Using the human brain as a model, machine learning teaches AI computers how to learn new things, recognize patterns and make decisions.
We learn by doing, Aristotle once said. Today, experiential learning doesn’t apply just to humans — machines are increasingly able to sense, reason, act and adapt based on learned experience.
It’s unlikely the ancient Greek philosopher ever dreamed artificially intelligent machines would also learn by doing — to improve precision medicine and self-driving cars, and even analyze data using processes similar to his own logic systems.
It’s taken more than 60 years for computer scientists to figure out how to make machines smarter, and this work still continues today. It turns out that doing versus telling makes a huge difference in machine learning.
In early artificial intelligence (AI) attempts, researchers tried to tell computers everything they needed to know. When these direct instructions failed, scientists tried machine learning strategies, allowing the AI programs to directly analyze and learn from data.
That was a smart move, according to Andy Hickl, former chief product officer at Intel’s Saffron Cognitive Solutions Group.
“Learning techniques took off with the convergence of three things,” said Hickl.
High performance computer power, access to more data online (including text, vision, images and sensor data), and annotating or adding notes to data — together, these three factors dramatically improved the ability of AI systems to infer knowledge, he said.
Today, a combination of software, hardware and the internet helps software developers program powerful AI applications that can do almost anything from detecting financial fraud, to winning at Jeopardy, to even chatting with customers online.
How Smart Machines Learn
Used in many industries today, machine learning relies on computer programs that can learn from data and improve from experience without directly being programmed, according to Niven Singh, the program and community manager for Intel’s Student Program for AI. Part of the Intel Nervana AI Academy, the program showcases innovative work done by graduate and postgraduate students at universities worldwide.

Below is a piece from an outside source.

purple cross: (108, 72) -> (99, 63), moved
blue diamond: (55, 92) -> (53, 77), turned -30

“The biggest advantage to machine learning is that it allows us to do things much more quickly than we’d be able to do otherwise,” said Singh.

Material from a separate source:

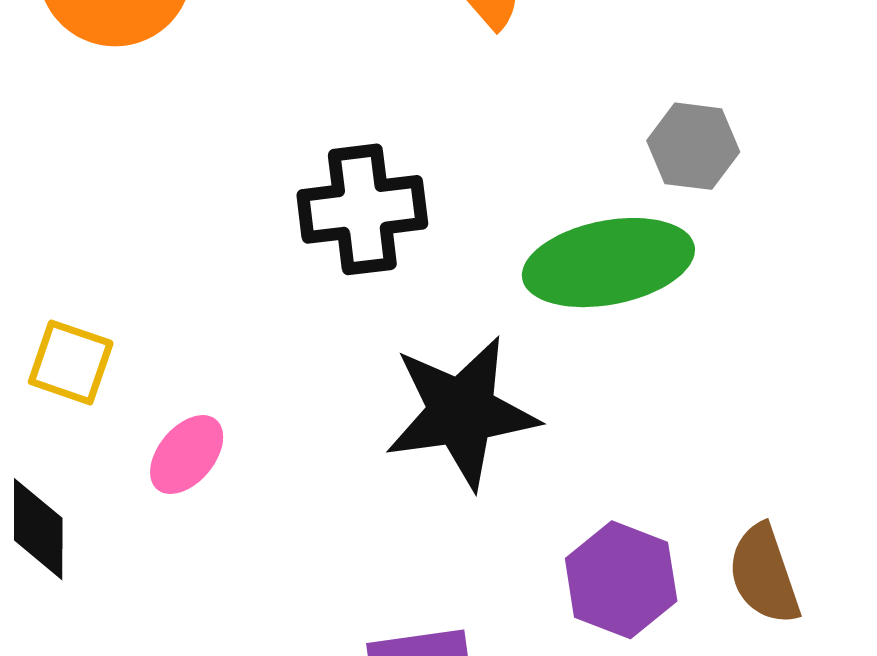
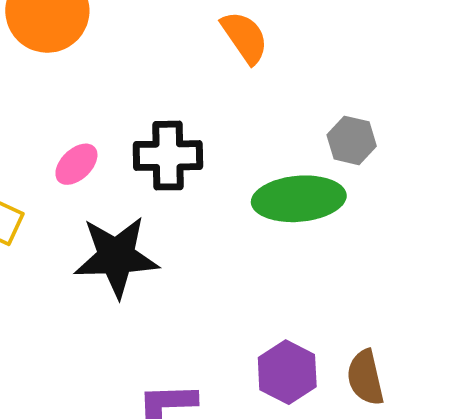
black star: (461, 412) -> (116, 257), moved
pink ellipse: (187, 455) -> (76, 164), moved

“It can’t solve problems that a human being couldn’t also solve, but it can take in a huge amount of data and very quickly build connections and predictions based on it.”
In gaming, for example, machine learning algorithms can analyze competitive play to anticipate moves and create more challenging enemies.
In manufacturing, understanding data can help companies anticipate repairs and improve preventative maintenance.
And in healthcare, AI can analyze medical databases of multiple diseases, helping providers make diagnoses more quickly and accurately.
Machine learning is based on one of the most powerful computing machines around — the neural networks in the human brain.
Artificial neural networks (ANN) use algorithms to learn things, recognize patterns and make decisions. They mimic the way the human brain solves a problem — by taking in inputs, processing them and generating an output.
The ANN knows which information is most important by using weights, said Hickl.
Artificial neurons connect to each other throughout the network, weighting the connections to show how strongly one neuron influences another. The weights are adjusted through a training program that teaches the neural network how to properly respond to its inputs.
Deep learning programs perform many layers of computations. Results from one layer feed into the next layer’s analysis to build up a more complex understanding of the data.
For instance, an ANN that analyzes images of buildings might detect edges in one layer, then recognize that the edges form a rectangle in the next layer. In the following layer, it would recognize the rectangle as a building and finally, in the last layer, it would determine that the building was a skyscraper or a barn.
Software developers train the ANN to learn using huge data input sets. Raw data by itself isn’t that useful, said Hickl, so developers annotate or add notes to the input data with the “right” answer.
Annotating the data is one critical component for success, said Hickl.
Through machine learning, computers learn without actually being programmed. Software developers create learning algorithms, allowing the ANN to improve as it’s exposed to more data over time, said Singh.
Learning algorithms come in three subsets: supervised, semi-supervised and unsupervised learning. The first two require large sets of training data to guide the desired results.
For example, to create a face detection algorithm, developers might provide images of landscapes, people and animals with their respective labels until the machine could reliably recognize a face in an unlabeled image, said Hickl.
“The third and the holy grail, for most of the work that we do in machine learning, is unsupervised learning,” said Hickl.
In this unsupervised approach, which Intel Saffron performs, the program simply figures out what the data means on its own. Instead of providing labeled images, developers allow the machine to cluster images based on shared characteristics that humans may not see, said Hickl.
Tools for Building AI
Despite the mystique surrounding AI, tools for building smart systems are actually widely available. Modern development doesn’t use old, specialized AI languages like Lisp and Prolog. Developers now rely on general purpose languages like Python, Java and C++.
And there are great toolkits for supervised learning, said Singh. Some programs, such as Caffe, Theano, MXNet and TensorFlow, are optimized to run on Intel hardware. High-powered chips like Intel’s Xeon processor can do high speed matrix multiplication that machine learning algorithms require.
Singh is excited by the progress of AI’s growing ability to make decisions based on analyzing and fusing different kinds of data.
Just like humans, machines will continue to improve as they learn … by doing.